Filipi 2:17-18: Makna Penyerahan Diri dalam Pelayanan

Pengantar:

Filipi 2:17-18 adalah bagian dari surat Rasul Paulus kepada jemaat di Filipi yang mencerminkan sikapnya yang penuh penyerahan diri bahkan hingga kematian. Bagian ini mengajarkan tentang pengorbanan yang rela dan sukacita dalam pelayanan kepada Tuhan, terlepas dari tantangan dan penderitaan yang dihadapi.
Filipi 2:17-18: Makna Penyerahan Diri dalam Pelayanan
Dalam artikel ini, kita akan mempelajari lebih dalam makna dari kedua ayat ini dan bagaimana kita dapat mengaplikasikannya dalam hidup kita.

I. Konteks dan Latar Belakang Filipi 2:17-18

Surat kepada jemaat Filipi ditulis oleh Rasul Paulus saat ia berada dalam penjara, kemungkinan besar di Roma. Dalam surat ini, Paulus menunjukkan kasih dan perhatian yang besar kepada jemaat di Filipi. Mereka adalah jemaat yang sangat mendukung pelayanan Paulus, baik secara rohani maupun materi.

Pada pasal 2, Paulus memulai dengan ajakan kepada jemaat untuk meneladani Kristus dalam kerendahan hati dan kesatuan. Ia menyebutkan bagaimana Kristus, meskipun dalam rupa Allah, mengosongkan diri-Nya dan taat hingga mati di kayu salib (Filipi 2:5-11). Setelah itu, ia mendorong jemaat untuk menjalankan keselamatan mereka dengan takut dan gentar (Filipi 2:12-16), menunjukkan pentingnya kehidupan yang dipenuhi dengan ketaatan dan kemurnian.

Dalam konteks inilah Filipi 2:17-18 muncul, di mana Paulus berbicara tentang dirinya sendiri sebagai teladan pengorbanan dan penyerahan diri yang total kepada Allah.

II. Analisis Teks Filipi 2:17-18

Mari kita perhatikan kedua ayat ini:

Filipi 2:17-18 (TB):
"17 Tetapi sekalipun darahku dicurahkan sebagai korban dan ibadah imanmu, aku bersukacita dan aku bersukacita dengan kamu sekalian. 18 Dan kamu juga harus bersukacita demikian dan bersukacitalah dengan aku."

1. "Tetapi sekalipun darahku dicurahkan sebagai korban dan ibadah imanmu" (Filipi 2:17a)

Paulus menggunakan bahasa simbolis di sini.
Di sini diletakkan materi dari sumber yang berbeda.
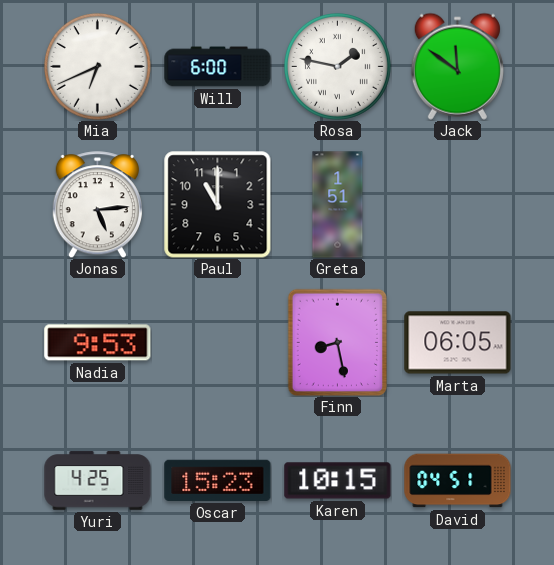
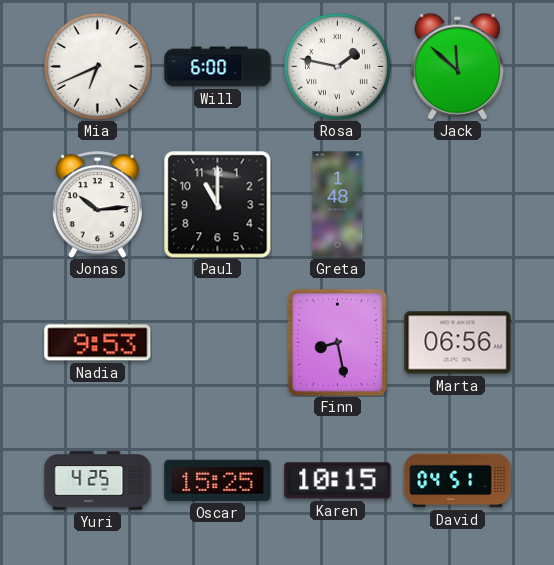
Jack: 11:51 -> 11:52
Jonas: 5:14 -> 10:14
Greta: 1:51 -> 1:48
Marta: 06:05 -> 06:56
Oscar: 15:23 -> 15:25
Istilah "darahku dicurahkan" mengingatkan kita pada korban persembahan dalam Perjanjian Lama, khususnya korban curahan (drink offering) yang dipersembahkan bersamaan dengan korban bakaran utama (Bilangan 28:7). Korban curahan ini biasanya berupa anggur yang dituangkan di atas mezbah sebagai lambang penyerahan diri kepada Tuhan.

Dalam konteks ini, Paulus menyamakan dirinya dengan korban curahan tersebut. Ia menyatakan bahwa hidupnya, bahkan darahnya, dicurahkan sebagai korban untuk melengkapi “korban” iman jemaat Filipi. Hal ini menunjukkan bahwa Paulus siap memberikan hidupnya demi pelayanan dan iman jemaat. Penyerahan diri Paulus bersifat total, bahkan hingga kematian.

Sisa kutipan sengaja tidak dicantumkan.